*** Raw data
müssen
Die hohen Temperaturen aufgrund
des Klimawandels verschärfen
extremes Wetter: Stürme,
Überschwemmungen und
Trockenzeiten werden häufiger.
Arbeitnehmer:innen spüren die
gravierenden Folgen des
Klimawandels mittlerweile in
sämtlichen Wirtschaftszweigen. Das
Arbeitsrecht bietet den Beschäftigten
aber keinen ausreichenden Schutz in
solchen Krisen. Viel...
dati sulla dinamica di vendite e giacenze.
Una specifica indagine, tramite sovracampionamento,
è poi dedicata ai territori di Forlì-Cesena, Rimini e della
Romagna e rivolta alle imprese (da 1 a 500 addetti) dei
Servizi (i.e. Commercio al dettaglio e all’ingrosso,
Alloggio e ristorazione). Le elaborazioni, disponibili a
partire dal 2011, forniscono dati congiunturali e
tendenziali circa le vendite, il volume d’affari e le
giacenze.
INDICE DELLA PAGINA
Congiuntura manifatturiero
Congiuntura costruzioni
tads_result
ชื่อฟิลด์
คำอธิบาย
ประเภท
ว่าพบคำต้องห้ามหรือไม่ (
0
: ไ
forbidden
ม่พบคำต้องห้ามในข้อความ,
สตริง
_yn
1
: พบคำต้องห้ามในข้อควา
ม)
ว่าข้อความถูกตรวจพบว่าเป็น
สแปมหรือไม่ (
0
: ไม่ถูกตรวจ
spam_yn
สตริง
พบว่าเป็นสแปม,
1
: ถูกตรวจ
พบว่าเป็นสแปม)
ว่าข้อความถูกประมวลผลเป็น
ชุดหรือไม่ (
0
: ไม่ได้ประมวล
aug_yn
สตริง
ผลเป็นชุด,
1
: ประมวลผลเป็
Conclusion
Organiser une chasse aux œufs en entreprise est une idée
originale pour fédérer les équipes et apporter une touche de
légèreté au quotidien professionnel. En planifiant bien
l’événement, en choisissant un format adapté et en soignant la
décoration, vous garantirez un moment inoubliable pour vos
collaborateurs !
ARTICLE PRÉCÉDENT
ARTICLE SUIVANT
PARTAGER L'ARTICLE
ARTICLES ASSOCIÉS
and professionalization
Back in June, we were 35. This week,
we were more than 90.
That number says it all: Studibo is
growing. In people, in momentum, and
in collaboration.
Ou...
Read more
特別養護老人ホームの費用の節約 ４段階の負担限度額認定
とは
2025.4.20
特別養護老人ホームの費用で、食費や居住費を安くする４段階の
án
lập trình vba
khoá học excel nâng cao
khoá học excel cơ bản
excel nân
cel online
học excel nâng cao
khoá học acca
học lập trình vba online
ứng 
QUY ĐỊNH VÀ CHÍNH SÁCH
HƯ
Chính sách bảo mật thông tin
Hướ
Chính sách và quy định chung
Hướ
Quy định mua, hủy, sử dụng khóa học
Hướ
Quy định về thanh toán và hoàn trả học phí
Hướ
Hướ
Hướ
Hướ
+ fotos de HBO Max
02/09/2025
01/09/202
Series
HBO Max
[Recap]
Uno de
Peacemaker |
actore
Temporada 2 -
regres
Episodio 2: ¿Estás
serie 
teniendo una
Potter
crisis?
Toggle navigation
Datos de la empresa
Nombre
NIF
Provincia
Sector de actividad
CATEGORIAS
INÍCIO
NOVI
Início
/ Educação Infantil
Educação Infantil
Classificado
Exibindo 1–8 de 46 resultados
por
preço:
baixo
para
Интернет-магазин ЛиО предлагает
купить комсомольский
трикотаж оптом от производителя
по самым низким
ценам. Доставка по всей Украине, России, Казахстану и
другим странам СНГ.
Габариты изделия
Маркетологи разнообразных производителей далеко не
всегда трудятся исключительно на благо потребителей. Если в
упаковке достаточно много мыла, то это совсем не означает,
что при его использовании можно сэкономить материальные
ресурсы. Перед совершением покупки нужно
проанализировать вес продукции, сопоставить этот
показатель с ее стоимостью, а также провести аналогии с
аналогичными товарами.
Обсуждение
******
Task to carry out
In the data above, find each line that uses the string "ามในข". Copy it.

Output below
ม่พบคำต้องห้ามในข้อความ,
: พบคำต้องห้ามในข้อควา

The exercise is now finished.